Eliminali per nome, non per cartella
Il modo sicuro per eliminare i backup è attraverso l'interfaccia che li etichetta. Collega l'iPhone o l'iPad, selezionalo nella barra laterale del Finder, apri la scheda Generale e scegli Gestisci backup. L'elenco mostra nomi dei dispositivi e date. Fai Control-clic su un backup per eliminarlo, mostrarlo nel Finder o archiviarlo. Un lucchetto accanto a un backup indica un set crittografato.
Archiviare conta prima di una beta iOS rischiosa, di una migrazione del dispositivo o di un grande cambiamento nei dati delle app. Un backup archiviato resta un punto di ripristino fisso invece di essere aggiornato dal backup successivo. Conserva il backup verificato più recente per ogni dispositivo attivo e ogni punto di ripristino archiviato di cui hai davvero bisogno. L'età da sola non è una regola di eliminazione.
Una nota su iCloud e locale
Se un dispositivo ora esegue il backup su iCloud, non dare per scontato che la copia nel cloud sia aggiornata. Controlla prima la data dell'ultimo backup iCloud riuscito del dispositivo. I backup locali e iCloud coprono anche dati diversi a seconda delle impostazioni di sincronizzazione, quindi l'esistenza di uno non rende automaticamente l'altro ridondante.
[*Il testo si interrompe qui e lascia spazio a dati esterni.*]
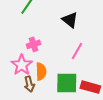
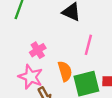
orange semicircle: (41, 72) -> (65, 71), moved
I backup locali crittografati possono includere password salvate, impostazioni Wi-Fi, dati di Salute e cronologia chiamate che i backup non crittografati omettono. La guida ai backup crittografati di Apple elenca le differenze. Prima di eliminare l'ultimo backup locale crittografato, conferma di conoscere ancora la password e che il backup sostitutivo contenga ciò che ti aspetti. Reimpostare una password di backup dimenticata ti permette di crearne uno nuovo crittografato, ma non rende di nuovo utilizzabili i vecchi set crittografati.
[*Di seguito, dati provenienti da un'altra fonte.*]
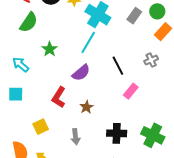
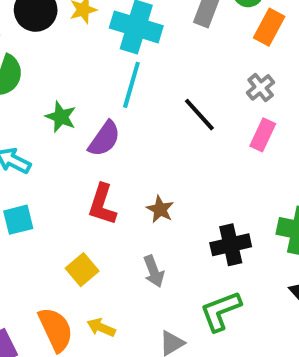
purple semicircle: (81, 73) -> (104, 139), moved
pink rectangle: (131, 91) -> (263, 135), moved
Sotto il cofano: perché un backup è un blob opaco
Un backup del dispositivo non è una copia sfogliabile del telefono. Ogni file sottoposto a backup è
salvato con un nome che è l'hash del percorso e del dominio originali, sparso in sottocartelle,
e un database SQLite, Manifest.db, mappa quegli hash ai nomi reali. Quel design
mantiene il backup completo e internamente coerente, ma è anche il motivo per cui la cartella sembra
esadecimale senza senso e perché non devi mai eliminare singoli file al suo interno: ne
corromperesti un set che il manifesto continua a referenziare. È anche il motivo per cui l'intero
insieme è opaco alla barra Memoria, che vede un mucchio di file con nome hash e nessuna app collegata.
Gestisci backup del Finder legge il manifesto per mostrare nomi e date reali dei dispositivi, ed è
esattamente per questo che è il posto sicuro per rimuovere un intero backup in una volta.
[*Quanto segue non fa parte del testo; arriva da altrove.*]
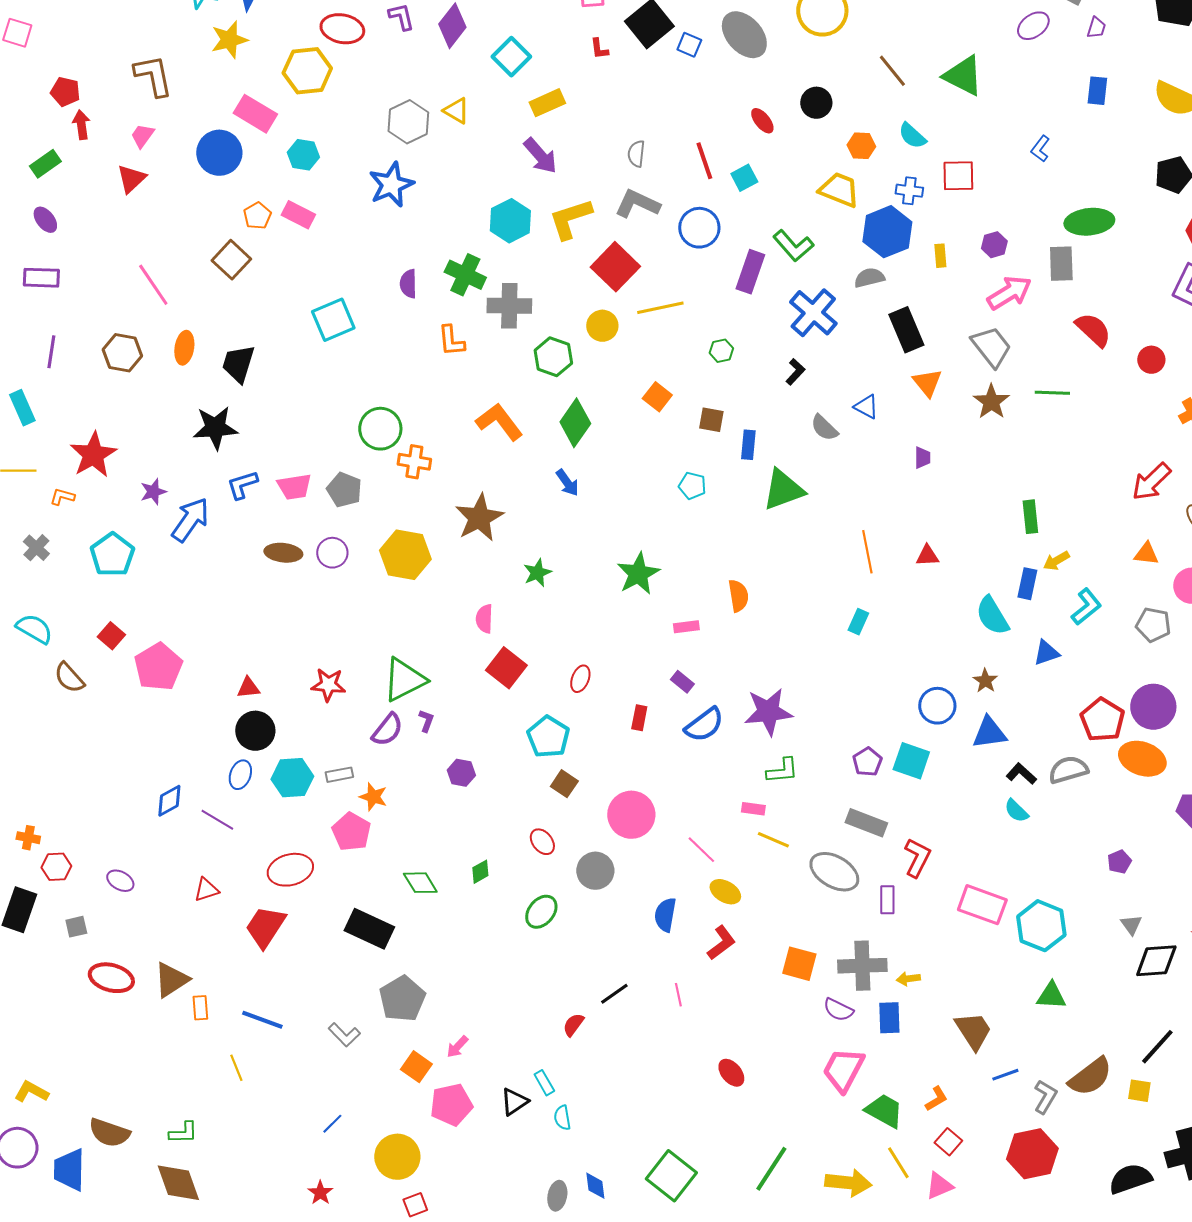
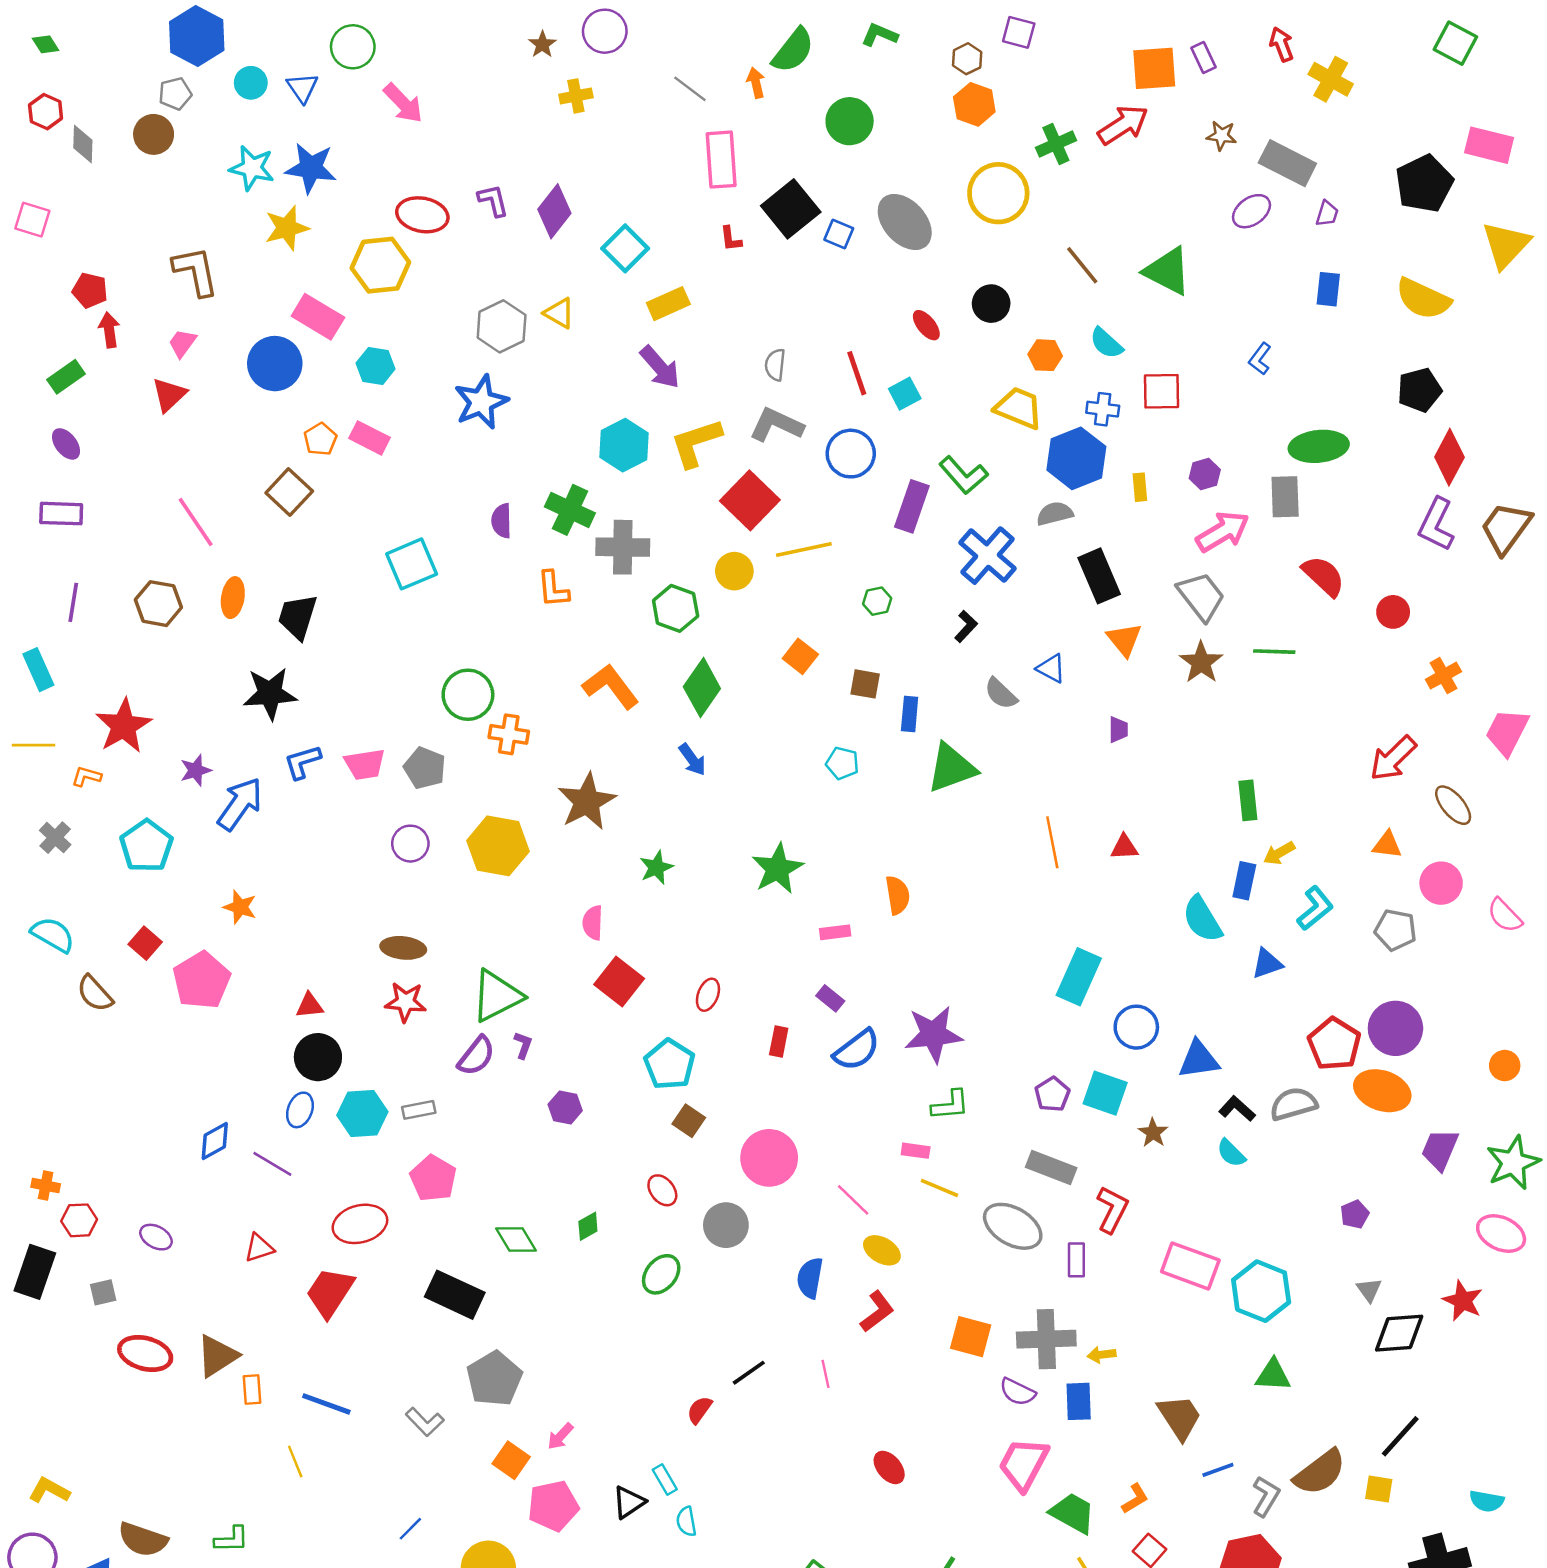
brown ellipse: (283, 553) -> (403, 948), moved
cyan rectangle: (858, 622) -> (1079, 977), moved, size x1.8
brown star: (985, 681) -> (1153, 1133), moved
orange star: (373, 797) -> (240, 907), moved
Dove aiuta una mappa del disco
Una mappa del disco può rivelare che MobileSync/Backup è grande, ma non può decidere quale
punto di ripristino sia sacrificabile. La vista Analizza di Mole è utile per la scoperta; Gestisci
backup del Finder resta il posto giusto per identificare, archiviare ed eliminare i set di backup.
Un ordine sicuro delle operazioni
Misura la cartella dei backup, identifica ogni set nel Finder, controlla l'ultimo backup iCloud o locale di ricambio e conserva ogni punto di ripristino necessario per una migrazione o una beta. Elimina interi set obsoleti tramite Gestisci backup, mai i singoli file con nome hash. Lo spazio conta solo dopo che il percorso di ripristino è dimostrato.